Bu sözleriyle hissettiklerimin –ne yazık ki- temelsiz olmadığını anladım -ki dünyanın mevcut gidişatı da bu konuda epey veri sunuyor zaten. Öte yandan geçen gün bir “haber” dolaştı medyada: Gece güzeli “reşik” (Şükür ki Kürtçede “siyah”, “reşik” anlamındadır ve “reşik” “reşo” çok sempatik ve sempati içeren bir sıfattır) bir çocuk, “beyaz bir adamdan” ödü patlarcasına korkup kaçıyor, bir ara babasının cesaretlendirmesiyle “beyaz adam”ın beyaz eline dokunmaya çalışıyor ama sonuçtan memnun kaçmamış olacak ki tekrardan çığlığı basıp kaçıyordu. Yani “beyaz, güçlüdür, üstündür, temizdir, iyidir, muktedirdir” şablonları o güzelim simsiyah sözlerde yerle bir oluyordu.
Korkulası ve kaçılası olduğumuzu bilip kendimize gelelim arkadaşlar! O beyaz adam’ın yerinde hepimiz olabilirdik ya da aynaya baktığımızda siyah çocuğun korku dolu çığlıklarının bizim beyaz suratlar için de olduğunu unutmadan siyah hakikate selam salalım.
Efsane şair Cigerxwin’in Ey Heval Robeson (“Robeson Yoldaş”, Siyah önder Paul Robeson’a atfen) adli şiirinde şöyle dizeler var:
Ey heval Robson dengbêjê cîhan
Paşmêrê selam zana û insan
Ne tenê reşik ketin bin destan
Em jî sipî ne mane perîşan
(Ey Robeson yoldaş
Dünyanın ozanı
Binlerin önderi bilge insan
Sadece siyahlar ezilmiyor
Biz beyazız da eziliyoruz
Per perişan kalmışız)
Kürtlerin Ortadoğu’nun “zencileri” olduğunu hatırlatan bu dizelerden sonra “habere” dönersek tekrardan: Tersi olsaydı, mesela o siyah çocuğun yerine beyaz bir çocuk siyah bir adamdan korksaydı, ya “haber” olmazdı ya da “nasıl korkmasın çocukcağız, adam simsiyah” tamtamlarıyla sunulurdu.
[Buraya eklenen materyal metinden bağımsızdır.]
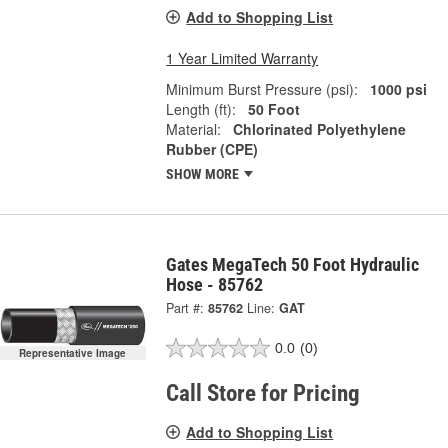
Add to Shopping List
1 Year Limited Warranty
Minimum Burst Pressure (psi):
1000 psi
Length (ft):
50 Foot
Material:
Chlorinated Polyethylene
Rubber (CPE)
SHOW MORE
Gates MegaTech 50 Foot Hydraulic
Hose - 85762
Part #:
85762
Line:
GAT
0.0
(0)
Representative Image
Call Store for Pricing
Add to Shopping List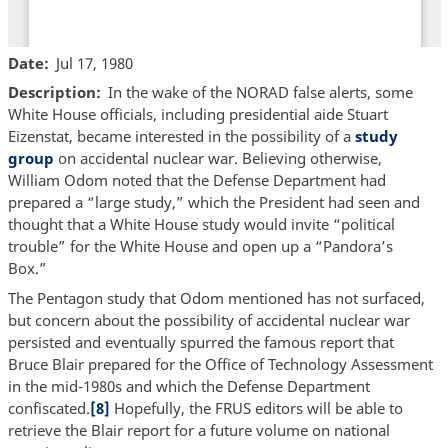
Date
Jul 17, 1980
Description
In the wake of the NORAD false alerts, some
White House officials, including presidential aide Stuart
Eizenstat, became interested in the possibility of a
study
group
on accidental nuclear war. Believing otherwise,
William Odom noted that the Defense Department had
prepared a “large study,” which the President had seen and
thought that a White House study would invite “political
trouble” for the White House and open up a “Pandora’s
Box.”
The Pentagon study that Odom mentioned has not surfaced,
but concern about the possibility of accidental nuclear war
persisted and eventually spurred the famous report that
Bruce Blair prepared for the Office of Technology Assessment
in the mid-1980s and which the Defense Department
confiscated.
[8]
Hopefully, the FRUS editors will be able to
retrieve the Blair report for a future volume on national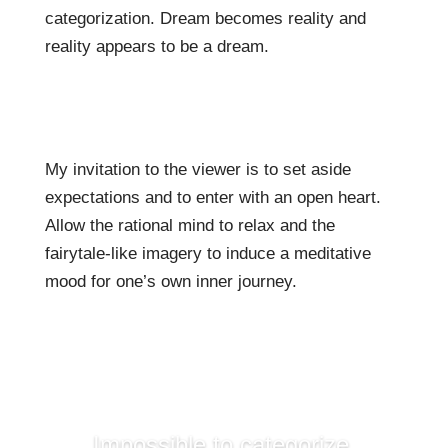
categorization. Dream becomes reality and
reality appears to be a dream.
My invitation to the viewer is to set aside
expectations and to enter with an open heart.
Allow the rational mind to relax and the
fairytale-like imagery to induce a meditative
mood for one’s own inner journey.
Impossible to categorize,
Ama çocuk siyahtı ve beyaz’dan korkuyordu! Hem siyahtı hem de beyazdan korkuyordu! Olacak şey miydi?
Demin aynaya bakınca beni görüp çığlığı basan siyah bir çocukla karşılaştım. O çocuk mu bendim yoksa o beyaz yüz mü, bilemedim.
Geçmişin ve günümüzün tüm siyah isyan çiçeklerine ve Kara Panterleri’ne sevgiyle el sallayarak ayrılalım huzurunuzdan. Sahi, siz de hiç kendinize “suçüstü” ya da “masumiyet üstü” yapıyor musunuz?